Getting Juicy
I'm 25 today. And to my own credit, I'm elated. I've been telling people for the past 2 months that I was 25. It's an age that just seems to feel right. And aren't I just completely blessed to feel that way - happy with exactly where I'm at - considering this life is a runaway train that'll never turn around and go back. Do you think I'll feel the same way about being 26? Or am I just caught up in the novelty of my Golden Birthday and a number that's got a nice ring to it?

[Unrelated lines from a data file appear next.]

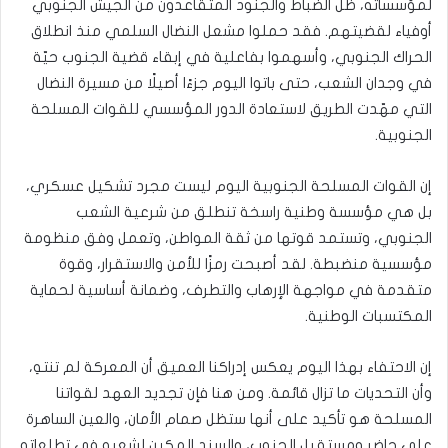
لمؤسساته، ظل الضباط والجنود المتقاعدون من الجيش الجنوبي
أوفياء لقضيتهم. فقد حملوا مشعل النضال السلمي منذ انطلاق
الحراك الجنوبي، وأسهموا بفاعلية في إبقاء قضية الجنوب حيّة
في وجدان الشعب، حتى باتوا اليوم جزءًا أصيلًا من مسيرة النضال
التي مهّدت الطريق لاستعادة الدور المؤسسي للقوات المسلحة
الجنوبية.
إن القوات المسلحة الجنوبية اليوم ليست مجرد تشكيل عسكري،
بل هي مؤسسة وطنية راسخة تنطلق من شرعية الشعب
الجنوبي، وتستمد قوتها من ثقة المواطن، وتعمل وفق منظومة
مؤسسية منضبطة. لقد أصبحت رمزًا للأمن والاستقرار، وقوة
متقدمة في مواجهة الإرهاب والتطرف، وضمانة أساسية لحماية
المكتسبات الوطنية.
إن الاحتفاء بهذا اليوم يعكس إدراكنا العميق أن المعركة لم تنتهِ،
وأن التحديات ما تزال قائمة. ومن هنا فإن تجديد العهد لقواتنا
المسلحة هو تأكيد على أنها ستظل صمام الأمان، والعين الساهرة
على حاضر ومستقبل الجنوب، والسند المكين لشعبه في تطلعاته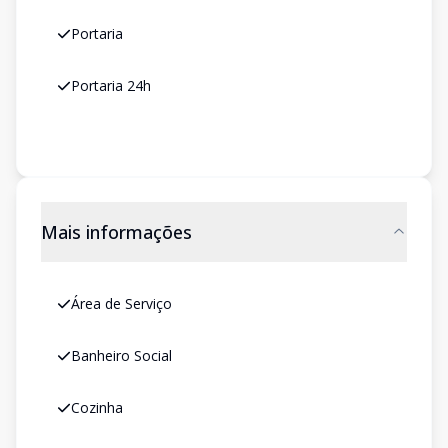
Portaria
Portaria 24h
Mais informações
Área de Serviço
Banheiro Social
Cozinha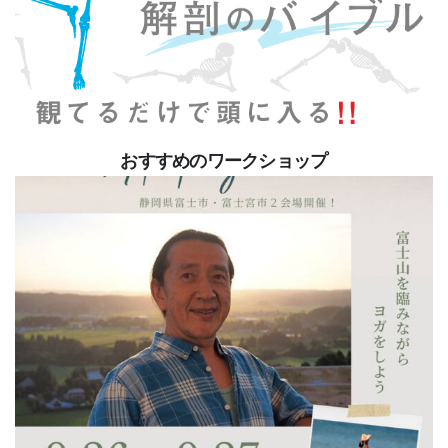
おすすめのワークショップ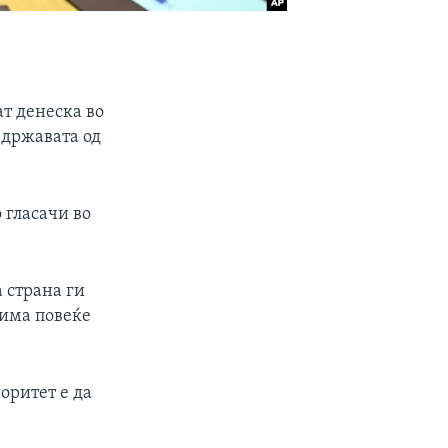
ат денеска во
 државата од
 гласачи во
 страна ги
„има повеќе
оритет е да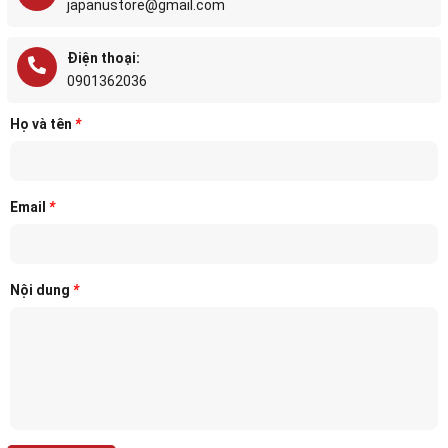
japanustore@gmail.com
Điện thoại:
0901362036
Họ và tên
*
Email
*
Nội dung
*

My favorite author, Anne Lamott, said this in an article she wrote for a literary journal whose name was inconveniently left off of the photocopy I obtained:
"I know many [women] who fear getting older, and I wish I could gather them together and give them my word of honor that every one of my friends loves being older, loves being in her 40s, 50s, 60s, 70s. My Aunt Gertrud is 85 and leaves us behind in the dust when we hike. Look, my feet hurt some mornings, and my body is less forgiving when I exercise more than I'm used to. But I love my life more, and me more. I'm so much jucier. And, like that old saying goes, it's not that I think less of myself, but that I think of myself less often. And that feels like heaven to me."
What choice do we have but to be content and satisfied with our lives if we trust in ourselves enough to know that at every moment, at every crossroad, we are being honest with ourselves and making decisions based on the entirety of who we have become?

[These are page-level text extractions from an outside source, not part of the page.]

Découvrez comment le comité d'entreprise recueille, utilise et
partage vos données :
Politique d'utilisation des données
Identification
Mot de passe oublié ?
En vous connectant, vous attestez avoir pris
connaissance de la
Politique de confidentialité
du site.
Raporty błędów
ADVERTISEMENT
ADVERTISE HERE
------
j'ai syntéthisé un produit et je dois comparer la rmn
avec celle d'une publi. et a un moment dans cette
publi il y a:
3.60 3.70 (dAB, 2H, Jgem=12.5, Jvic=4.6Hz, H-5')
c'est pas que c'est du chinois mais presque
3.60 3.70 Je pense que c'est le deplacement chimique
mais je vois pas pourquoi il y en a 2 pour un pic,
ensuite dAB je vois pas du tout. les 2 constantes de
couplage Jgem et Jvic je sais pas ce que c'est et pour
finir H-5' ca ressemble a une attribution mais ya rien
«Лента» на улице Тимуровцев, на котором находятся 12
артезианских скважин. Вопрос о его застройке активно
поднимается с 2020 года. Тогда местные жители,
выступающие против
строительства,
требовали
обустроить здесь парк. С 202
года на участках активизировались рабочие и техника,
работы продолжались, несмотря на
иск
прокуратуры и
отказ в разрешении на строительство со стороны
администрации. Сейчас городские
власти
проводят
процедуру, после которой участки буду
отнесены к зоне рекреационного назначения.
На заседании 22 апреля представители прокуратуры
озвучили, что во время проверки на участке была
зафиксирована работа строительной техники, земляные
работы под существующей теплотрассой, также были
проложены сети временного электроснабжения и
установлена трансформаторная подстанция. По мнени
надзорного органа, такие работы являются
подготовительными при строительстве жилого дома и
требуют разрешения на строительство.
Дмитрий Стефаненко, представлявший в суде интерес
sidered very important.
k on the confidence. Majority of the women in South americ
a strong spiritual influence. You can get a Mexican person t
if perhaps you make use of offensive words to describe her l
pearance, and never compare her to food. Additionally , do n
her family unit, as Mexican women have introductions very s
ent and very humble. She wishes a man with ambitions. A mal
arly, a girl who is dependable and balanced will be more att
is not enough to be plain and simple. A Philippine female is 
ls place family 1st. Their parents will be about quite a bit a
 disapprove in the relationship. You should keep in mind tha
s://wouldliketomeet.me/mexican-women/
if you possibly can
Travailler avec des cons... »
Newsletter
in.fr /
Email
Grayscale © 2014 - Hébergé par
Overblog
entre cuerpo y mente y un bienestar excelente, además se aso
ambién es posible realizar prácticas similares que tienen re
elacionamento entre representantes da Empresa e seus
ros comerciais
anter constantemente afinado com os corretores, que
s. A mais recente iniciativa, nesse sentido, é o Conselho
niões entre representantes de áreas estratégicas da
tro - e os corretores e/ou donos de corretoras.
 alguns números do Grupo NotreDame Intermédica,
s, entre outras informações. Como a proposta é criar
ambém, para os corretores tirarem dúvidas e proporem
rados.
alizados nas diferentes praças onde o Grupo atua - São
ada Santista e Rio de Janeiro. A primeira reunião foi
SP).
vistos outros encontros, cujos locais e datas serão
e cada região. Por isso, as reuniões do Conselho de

Anne also encourages all women to be wives to themselves. Wives?
"...how kind to myself I have become, what a wonderful, tender wife I am to myself, what a loving companion. I get myself tubs of hot salty water at the end of the day in which to soak my tired feet. I run interference for myself when I am working, like the wife of a great artist would, 'No, I'm sorry, she can't come. She's working hard these days and needs a lot of downtime.' I live by the truth that No is a complete sentence. I rest as a spiritual act."
I hope that my 25th year will be full of naps (aka Natural Yoga), of new and old friends who provide me with clear reflections of myself, and of learning how to make this body even more my own.
I like being 25. It suits me well. There will be no looking back. Only looking forward...to becoming "jucier."